> Task instructions: The response should consist of the data reproduced word for word.

> Dataset content:
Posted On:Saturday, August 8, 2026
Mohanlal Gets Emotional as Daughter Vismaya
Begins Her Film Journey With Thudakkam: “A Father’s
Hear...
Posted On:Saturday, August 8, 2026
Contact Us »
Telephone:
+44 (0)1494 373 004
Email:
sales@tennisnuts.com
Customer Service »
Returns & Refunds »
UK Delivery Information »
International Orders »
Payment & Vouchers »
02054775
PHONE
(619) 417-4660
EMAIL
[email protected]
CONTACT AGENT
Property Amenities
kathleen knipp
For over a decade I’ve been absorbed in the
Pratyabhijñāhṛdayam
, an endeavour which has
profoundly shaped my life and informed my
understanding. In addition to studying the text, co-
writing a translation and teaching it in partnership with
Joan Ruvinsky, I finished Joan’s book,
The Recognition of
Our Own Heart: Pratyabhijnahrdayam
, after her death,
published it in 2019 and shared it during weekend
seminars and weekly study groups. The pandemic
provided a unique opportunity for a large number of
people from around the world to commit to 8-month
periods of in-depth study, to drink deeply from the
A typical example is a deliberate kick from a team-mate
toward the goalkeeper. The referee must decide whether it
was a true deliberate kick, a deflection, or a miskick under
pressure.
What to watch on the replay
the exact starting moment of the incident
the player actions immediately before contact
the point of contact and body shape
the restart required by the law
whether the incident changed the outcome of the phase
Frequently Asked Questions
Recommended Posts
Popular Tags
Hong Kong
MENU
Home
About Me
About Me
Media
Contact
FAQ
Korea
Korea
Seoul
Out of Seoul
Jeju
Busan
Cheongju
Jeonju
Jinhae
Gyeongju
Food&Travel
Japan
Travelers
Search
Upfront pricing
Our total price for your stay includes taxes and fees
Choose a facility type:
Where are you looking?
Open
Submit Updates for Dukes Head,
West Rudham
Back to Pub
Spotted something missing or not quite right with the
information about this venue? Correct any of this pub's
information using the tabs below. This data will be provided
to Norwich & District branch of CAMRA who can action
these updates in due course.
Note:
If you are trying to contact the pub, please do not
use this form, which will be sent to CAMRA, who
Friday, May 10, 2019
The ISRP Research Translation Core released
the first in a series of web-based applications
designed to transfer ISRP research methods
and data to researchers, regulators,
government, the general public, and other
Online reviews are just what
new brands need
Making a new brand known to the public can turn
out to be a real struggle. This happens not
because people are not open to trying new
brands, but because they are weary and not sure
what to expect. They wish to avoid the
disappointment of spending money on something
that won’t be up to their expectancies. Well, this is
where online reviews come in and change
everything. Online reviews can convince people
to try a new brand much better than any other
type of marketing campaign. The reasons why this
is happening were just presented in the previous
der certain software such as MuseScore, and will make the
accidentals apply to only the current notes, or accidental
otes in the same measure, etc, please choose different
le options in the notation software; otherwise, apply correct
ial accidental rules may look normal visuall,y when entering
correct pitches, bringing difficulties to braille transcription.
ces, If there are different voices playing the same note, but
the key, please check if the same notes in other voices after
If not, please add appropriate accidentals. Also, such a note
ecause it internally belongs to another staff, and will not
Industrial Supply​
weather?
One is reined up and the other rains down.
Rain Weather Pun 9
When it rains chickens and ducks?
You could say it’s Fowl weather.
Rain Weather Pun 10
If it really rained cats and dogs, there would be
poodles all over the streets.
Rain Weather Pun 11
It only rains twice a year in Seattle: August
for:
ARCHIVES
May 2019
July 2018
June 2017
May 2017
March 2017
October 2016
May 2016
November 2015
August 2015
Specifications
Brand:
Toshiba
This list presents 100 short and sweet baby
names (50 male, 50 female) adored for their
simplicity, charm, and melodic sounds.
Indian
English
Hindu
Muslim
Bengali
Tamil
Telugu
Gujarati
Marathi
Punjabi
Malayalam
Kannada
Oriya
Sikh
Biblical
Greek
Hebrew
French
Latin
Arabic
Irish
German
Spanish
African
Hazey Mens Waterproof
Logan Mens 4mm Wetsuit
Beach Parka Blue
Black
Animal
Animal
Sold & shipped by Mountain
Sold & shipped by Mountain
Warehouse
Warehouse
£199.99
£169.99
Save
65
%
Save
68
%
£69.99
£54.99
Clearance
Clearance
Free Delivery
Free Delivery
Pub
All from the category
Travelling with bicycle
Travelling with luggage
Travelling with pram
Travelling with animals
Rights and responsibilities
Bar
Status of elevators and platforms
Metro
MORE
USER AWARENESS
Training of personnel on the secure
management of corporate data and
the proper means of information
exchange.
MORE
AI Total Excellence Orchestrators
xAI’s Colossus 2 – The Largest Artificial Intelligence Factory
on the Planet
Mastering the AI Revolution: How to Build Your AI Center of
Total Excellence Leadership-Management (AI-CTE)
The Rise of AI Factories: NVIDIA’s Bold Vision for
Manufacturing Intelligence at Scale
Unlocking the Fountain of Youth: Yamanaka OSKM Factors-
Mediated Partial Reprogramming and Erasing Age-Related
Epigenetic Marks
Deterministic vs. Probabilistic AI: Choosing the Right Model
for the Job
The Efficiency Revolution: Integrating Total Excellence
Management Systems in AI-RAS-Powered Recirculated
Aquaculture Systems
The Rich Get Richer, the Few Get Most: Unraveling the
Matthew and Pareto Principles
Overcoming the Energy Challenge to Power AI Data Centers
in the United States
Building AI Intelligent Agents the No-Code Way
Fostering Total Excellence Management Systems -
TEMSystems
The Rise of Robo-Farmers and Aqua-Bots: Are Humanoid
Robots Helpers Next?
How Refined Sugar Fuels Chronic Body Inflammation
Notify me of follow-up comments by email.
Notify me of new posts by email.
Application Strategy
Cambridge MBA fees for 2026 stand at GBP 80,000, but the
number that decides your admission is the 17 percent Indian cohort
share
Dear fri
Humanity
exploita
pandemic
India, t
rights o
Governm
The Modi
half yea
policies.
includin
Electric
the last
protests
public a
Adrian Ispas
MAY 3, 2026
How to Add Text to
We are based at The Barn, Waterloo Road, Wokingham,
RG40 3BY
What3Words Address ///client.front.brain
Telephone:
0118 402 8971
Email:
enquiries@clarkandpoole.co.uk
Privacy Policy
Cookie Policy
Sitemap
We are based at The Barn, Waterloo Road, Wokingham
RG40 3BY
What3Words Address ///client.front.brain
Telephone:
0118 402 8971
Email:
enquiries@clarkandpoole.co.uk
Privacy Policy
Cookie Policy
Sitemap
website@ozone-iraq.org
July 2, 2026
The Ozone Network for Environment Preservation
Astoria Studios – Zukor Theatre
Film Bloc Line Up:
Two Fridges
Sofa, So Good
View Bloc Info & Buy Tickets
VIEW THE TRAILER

> Result:
Posted On:Saturday, August 8, 2026
Mohanlal Gets Emotional as Daughter Vismaya
Begins Her Film Journey With Thudakkam: “A Father’s
Hear...
Posted On:Saturday, August 8, 2026
Contact Us »
Telephone:
+44 (0)1494 373 004
Email:
sales@tennisnuts.com
Customer Service »
Returns & Refunds »
UK Delivery Information »
International Orders »
Payment & Vouchers »
02054775
PHONE
(619) 417-4660
EMAIL
[email protected]
CONTACT AGENT
Property Amenities
kathleen knipp
For over a decade I’ve been absorbed in the
Pratyabhijñāhṛdayam
, an endeavour which has
profoundly shaped my life and informed my
understanding. In addition to studying the text, co-
writing a translation and teaching it in partnership with
Joan Ruvinsky, I finished Joan’s book,
The Recognition of
Our Own Heart: Pratyabhijnahrdayam
, after her death,
published it in 2019 and shared it during weekend
seminars and weekly study groups. The pandemic
provided a unique opportunity for a large number of
people from around the world to commit to 8-month
periods of in-depth study, to drink deeply from the
A typical example is a deliberate kick from a team-mate
toward the goalkeeper. The referee must decide whether it
was a true deliberate kick, a deflection, or a miskick under
pressure.
What to watch on the replay
the exact starting moment of the incident
the player actions immediately before contact
the point of contact and body shape
the restart required by the law
whether the incident changed the outcome of the phase
Frequently Asked Questions
Recommended Posts
Popular Tags
Hong Kong
MENU
Home
About Me
About Me
Media
Contact
FAQ
Korea
Korea
Seoul
Out of Seoul
Jeju
Busan
Cheongju
Jeonju
Jinhae
Gyeongju
Food&Travel
Japan
Travelers
Search
Upfront pricing
Our total price for your stay includes taxes and fees
Choose a facility type:
Where are you looking?
Open
Submit Updates for Dukes Head,
West Rudham
Back to Pub
Spotted something missing or not quite right with the
information about this venue? Correct any of this pub's
information using the tabs below. This data will be provided
to Norwich & District branch of CAMRA who can action
these updates in due course.
Note:
If you are trying to contact the pub, please do not
use this form, which will be sent to CAMRA, who
Friday, May 10, 2019
The ISRP Research Translation Core released
the first in a series of web-based applications
designed to transfer ISRP research methods
and data to researchers, regulators,
government, the general public, and other
Online reviews are just what
new brands need
Making a new brand known to the public can turn
out to be a real struggle. This happens not
because people are not open to trying new
brands, but because they are weary and not sure
what to expect. They wish to avoid the
disappointment of spending money on something
that won’t be up to their expectancies. Well, this is
where online reviews come in and change
everything. Online reviews can convince people
to try a new brand much better than any other
type of marketing campaign. The reasons why this
is happening were just presented in the previous
der certain software such as MuseScore, and will make the
accidentals apply to only the current notes, or accidental
otes in the same measure, etc, please choose different
le options in the notation software; otherwise, apply correct
ial accidental rules may look normal visuall,y when entering
correct pitches, bringing difficulties to braille transcription.
ces, If there are different voices playing the same note, but
the key, please check if the same notes in other voices after
If not, please add appropriate accidentals. Also, such a note
ecause it internally belongs to another staff, and will not
Industrial Supply​
weather?
One is reined up and the other rains down.
Rain Weather Pun 9
When it rains chickens and ducks?
You could say it’s Fowl weather.
Rain Weather Pun 10
If it really rained cats and dogs, there would be
poodles all over the streets.
Rain Weather Pun 11
It only rains twice a year in Seattle: August
for:
ARCHIVES
May 2019
July 2018
June 2017
May 2017
March 2017
October 2016
May 2016
November 2015
August 2015
Specifications
Brand:
Toshiba
This list presents 100 short and sweet baby
names (50 male, 50 female) adored for their
simplicity, charm, and melodic sounds.
Indian
English
Hindu
Muslim
Bengali
Tamil
Telugu
Gujarati
Marathi
Punjabi
Malayalam
Kannada
Oriya
Sikh
Biblical
Greek
Hebrew
French
Latin
Arabic
Irish
German
Spanish
African
Hazey Mens Waterproof
Logan Mens 4mm Wetsuit
Beach Parka Blue
Black
Animal
Animal
Sold & shipped by Mountain
Sold & shipped by Mountain
Warehouse
Warehouse
£199.99
£169.99
Save
65
%
Save
68
%
£69.99
£54.99
Clearance
Clearance
Free Delivery
Free Delivery
Pub
All from the category
Travelling with bicycle
Travelling with luggage
Travelling with pram
Travelling with animals
Rights and responsibilities
Bar
Status of elevators and platforms
Metro
MORE
USER AWARENESS
Training of personnel on the secure
management of corporate data and
the proper means of information
exchange.
MORE
AI Total Excellence Orchestrators
xAI’s Colossus 2 – The Largest Artificial Intelligence Factory
on the Planet
Mastering the AI Revolution: How to Build Your AI Center of
Total Excellence Leadership-Management (AI-CTE)
The Rise of AI Factories: NVIDIA’s Bold Vision for
Manufacturing Intelligence at Scale
Unlocking the Fountain of Youth: Yamanaka OSKM Factors-
Mediated Partial Reprogramming and Erasing Age-Related
Epigenetic Marks
Deterministic vs. Probabilistic AI: Choosing the Right Model
for the Job
The Efficiency Revolution: Integrating Total Excellence
Management Systems in AI-RAS-Powered Recirculated
Aquaculture Systems
The Rich Get Richer, the Few Get Most: Unraveling the
Matthew and Pareto Principles
Overcoming the Energy Challenge to Power AI Data Centers
in the United States
Building AI Intelligent Agents the No-Code Way
Fostering Total Excellence Management Systems -
TEMSystems
The Rise of Robo-Farmers and Aqua-Bots: Are Humanoid
Robots Helpers Next?
How Refined Sugar Fuels Chronic Body Inflammation
Notify me of follow-up comments by email.
Notify me of new posts by email.
Application Strategy
Cambridge MBA fees for 2026 stand at GBP 80,000, but the
number that decides your admission is the 17 percent Indian cohort
share
Dear fri
Humanity
exploita
pandemic
India, t
rights o
Governm
The Modi
half yea
policies.
includin
Electric
the last
protests
public a
Adrian Ispas
MAY 3, 2026
How to Add Text to
We are based at The Barn, Waterloo Road, Wokingham,
RG40 3BY
What3Words Address ///client.front.brain
Telephone:
0118 402 8971
Email:
enquiries@clarkandpoole.co.uk
Privacy Policy
Cookie Policy
Sitemap
We are based at The Barn, Waterloo Road, Wokingham
RG40 3BY
What3Words Address ///client.front.brain
Telephone:
0118 402 8971
Email:
enquiries@clarkandpoole.co.uk
Privacy Policy
Cookie Policy
Sitemap
website@ozone-iraq.org
July 2, 2026
The Ozone Network for Environment Preservation
Astoria Studios – Zukor Theatre
Film Bloc Line Up:
Two Fridges
Sofa, So Good
View Bloc Info & Buy Tickets
VIEW THE TRAILER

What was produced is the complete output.